Sylvia Plath was, for both English and American poetry, one of the defining voices of twentieth-century, and one of the most appealing: few other poets have introduced as many new readers to poetry. Though she published just one collection in her lifetime, The Colossus, and a novel, The Bell Jar, it was following her death in 1963 that her work began to garner the wider audience that it deserved. The manuscript that she left behind, Ariel, was published in 1965 under the editorship of her former husband, Ted Hughes, as were two later volumes, Crossing the Water and Winter Trees in 1971, which helped to make Sylvia Plath a household name. Hughes's careful curation of Plath's work extended to a Collected Poems and a Selected Poems in the 1980s, which remain in print today and stand testimony to the 'profound respect' that Frieda Hughes said her father had for her mother's work. It was not until the publication of a 'restored' Ariel in 2004 that readers were able to appraise Plath's own selection and arrangement of her work.
This edition of the poems, chosen by the Poet Laureate Carol Ann Duffy, offers a fresh selection of Sylvia Plath's poetry to stand in parallel to the existing editions. Introduced with an inviting preface, the book is essential reading for those new to and already familiar with the work of this most extraordinary poet.
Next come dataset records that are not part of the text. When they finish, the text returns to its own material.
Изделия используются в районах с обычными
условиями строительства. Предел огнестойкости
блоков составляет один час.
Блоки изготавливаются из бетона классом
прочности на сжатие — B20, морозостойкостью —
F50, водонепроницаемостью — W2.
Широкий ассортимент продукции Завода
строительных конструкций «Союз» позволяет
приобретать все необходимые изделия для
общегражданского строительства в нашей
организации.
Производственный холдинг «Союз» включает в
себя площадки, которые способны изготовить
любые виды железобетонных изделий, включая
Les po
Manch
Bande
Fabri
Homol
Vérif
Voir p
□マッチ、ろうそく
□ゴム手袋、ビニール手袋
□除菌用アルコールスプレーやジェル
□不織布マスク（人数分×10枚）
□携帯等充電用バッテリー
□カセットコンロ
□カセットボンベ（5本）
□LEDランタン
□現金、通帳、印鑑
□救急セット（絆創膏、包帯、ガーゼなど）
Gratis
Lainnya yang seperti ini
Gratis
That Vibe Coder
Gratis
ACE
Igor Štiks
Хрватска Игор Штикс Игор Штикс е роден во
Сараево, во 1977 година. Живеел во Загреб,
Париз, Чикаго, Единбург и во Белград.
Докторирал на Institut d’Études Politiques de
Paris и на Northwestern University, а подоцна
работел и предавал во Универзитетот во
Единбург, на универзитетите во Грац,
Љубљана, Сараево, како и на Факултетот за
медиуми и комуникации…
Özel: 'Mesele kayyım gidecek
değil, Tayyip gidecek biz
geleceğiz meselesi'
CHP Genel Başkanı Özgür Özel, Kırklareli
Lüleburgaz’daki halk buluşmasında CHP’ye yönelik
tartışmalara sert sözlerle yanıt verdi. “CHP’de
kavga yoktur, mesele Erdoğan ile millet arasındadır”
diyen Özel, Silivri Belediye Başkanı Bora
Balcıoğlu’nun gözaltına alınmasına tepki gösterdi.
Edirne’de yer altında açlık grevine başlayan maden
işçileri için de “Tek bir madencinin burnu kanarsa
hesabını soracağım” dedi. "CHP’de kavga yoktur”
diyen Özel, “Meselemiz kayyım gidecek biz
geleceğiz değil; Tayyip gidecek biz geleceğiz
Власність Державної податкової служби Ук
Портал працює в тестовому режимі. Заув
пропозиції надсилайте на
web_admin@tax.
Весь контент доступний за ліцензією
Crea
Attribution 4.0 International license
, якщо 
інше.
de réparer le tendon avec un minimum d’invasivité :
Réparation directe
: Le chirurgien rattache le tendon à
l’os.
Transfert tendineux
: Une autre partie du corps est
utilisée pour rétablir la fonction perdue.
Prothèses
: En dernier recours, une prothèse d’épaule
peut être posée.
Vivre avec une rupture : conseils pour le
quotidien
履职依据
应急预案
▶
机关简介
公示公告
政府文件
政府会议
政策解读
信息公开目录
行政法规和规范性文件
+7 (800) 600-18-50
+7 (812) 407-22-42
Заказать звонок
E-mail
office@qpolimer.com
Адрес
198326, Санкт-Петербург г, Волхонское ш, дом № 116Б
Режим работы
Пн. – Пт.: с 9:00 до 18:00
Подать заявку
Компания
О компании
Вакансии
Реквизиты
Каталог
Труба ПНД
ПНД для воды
Sylvia Plath (1932-1963) was born in Boston, Massachusetts, and studied at Smith College. In 1955 she went to Cambridge University on a Fulbright scholarship, where she met and later married Ted Hughes. She published one collection of poems in her lifetime, The Colossus (1960), and a novel, The Bell Jar (1963); Ariel was published posthumously in 1965. Her Collected Poems, which contains her poetry written from 1956 until her death, was published in 1981 and was awarded the Pulitzer Prize for poetry.